These statements perform a group by aggregating the grade column in the sas_data.loan_ds SAS dataset and output the summarized result set to the SAS dataset WORK.grade_sum .

The syntax
df = sas.sd2df('grade_sum')

creates the df DataFrame by calling the sas.sd2df() method. The argument to the call is name of the SAS dataset opened on input; in this example, we specify the WORK.grade_sum dataset .

With the WORK.grade_sum dataset written as the df DataFrame, we can utilize any of the panda methods for subsequent processing.

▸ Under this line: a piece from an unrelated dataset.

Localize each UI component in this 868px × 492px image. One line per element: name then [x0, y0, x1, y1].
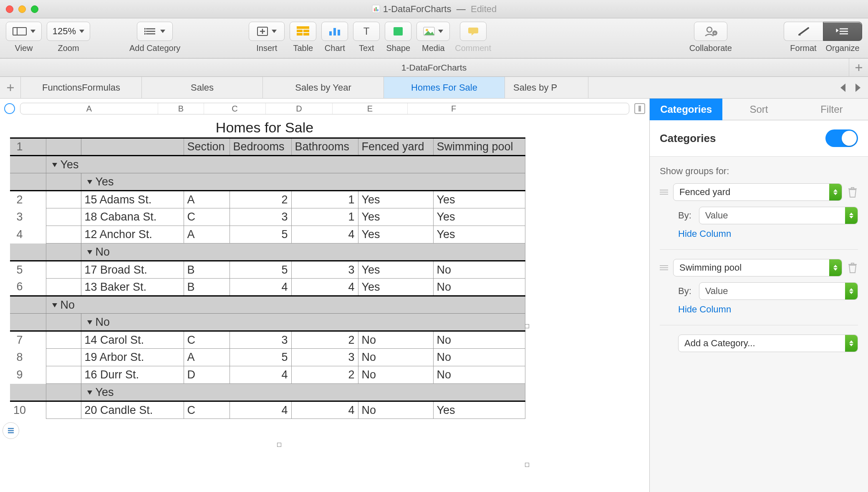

Next the df DataFrame created from the SAS dataset WORK.grade_sum calls the plot.bar() method to produce a simple histogram. The y axis column grade_ct was created as part of the PROC SQL group by logic. The resulting histogram is displayed in Figure 8-8.
../images/440803_1_En_8_Chapter/440803_1_En_8_Fig8_HTML.jpg
Figure 8-8

Credit Risk Grades

Passing SAS Macro Variables to Python Objects

Another useful feature of SASPy is the ability to pass SAS Macro variable values to and from Python objects. The SASPy SASsession object has two methods for passing values. The sas.symget() method assigns the value of a SAS Macro variable to a Python object using the syntax
py_obj = sas.symget(existing_sas_macro_var)
Use the sas.symput() method to pass the value of a Python object to a SAS Macro variable value using the syntax
sas.symput(sas_macro_variable, py_obj)

Consider Listing 8-21.

In this example, the sas_code object is a Python Docstring containing statements for a SASdata Step and a SAS PROC Step. The sas_code Docstring is passed to the sas.submit() method for execution by SAS. In the Data Step code, the value from the automatic SAS Macro variable &SYSERR is assigned to the Macro variable &STEP1_RC. Similarly, in the PROC step &SYSERR is assigned to the SAS Macro variable &STEP2_RC. &SYSERR is an automatic, read-only Macro variable containing the execution return code from the Data Step and most PROC steps.
>> import pandas as pd
>>> import saspy
>>> sas = saspy.SASsession(cfgname='winlocal')
SAS Connection established. Subprocess id is 16836
>>>
>>> sas_code="'data _null_;
... yes = exist('sashelp.class');
... if yes  = 1 then put
...    'Table Exists';
... else put
...    'Table Does NOT Exist';
... %let step1_rc = &syserr;
... run;
...
... proc summary data=sashelp.class;
... var weight;
... run;
... %let step2_rc = &syserr;
... "'
>>> run_sas = sas.submit(sas_code, results="TEXT")
>>>
>>> rc = []
>>> rc.append(sas.symget('step1_rc'))
>>> rc.append(sas.symget('step2_rc'))
>>> for i, value in enumerate(rc):
...     if value==0:
...         print ("Normal Run for Step {}.".format(i, value))
...     else:
...         print("Abnormal Run for Step {}. RC={}".format(i, value))
...
Normal Run for Step 0.
Abnormal Run for Step 1. RC=1012
>>> print(run_sas[('LOG')])
Listing 8-21

sas.symget Method

Passing the SAS Macro variable return codes from each SAS execution step to a Python object is accomplished calling the sas.symget() method. The syntax
rc = []
rc.append(sas.symget('step1_rc'))
rc.append(sas.symget('step2_rc'))

creates an empty list and then the append() method calls the sas.symget() method . The sas.symget() method call returns the codes and appends them to the rc list. The for loop iterates through the rc list using if/else logic to print the SAS return codes.

The statement
print(run_sas[('LOG')])
returns the SAS log fragment associated with just those statements executed by the last sas.submit() method . This is in contrast to the statement
print(sas.saslog())
which returns the SAS log for the entire session. Examining the log we can easily see the error.
35         proc summary data=sashelp.class;
36         var weight;
37         run;
ERROR: Neither the PRINT option nor a valid output statement has been given.
NOTE: The SAS System stopped processing this step because of errors.

Prompting

SASPy supports interactive prompting . The first type of prompting is done implicitly. For example, when running the SASsession() method , if any required argument to the connection method is not specified in the SAScfg_personal.py configuration file, then the connection process is halted, and the user is prompted for the missing argument(s).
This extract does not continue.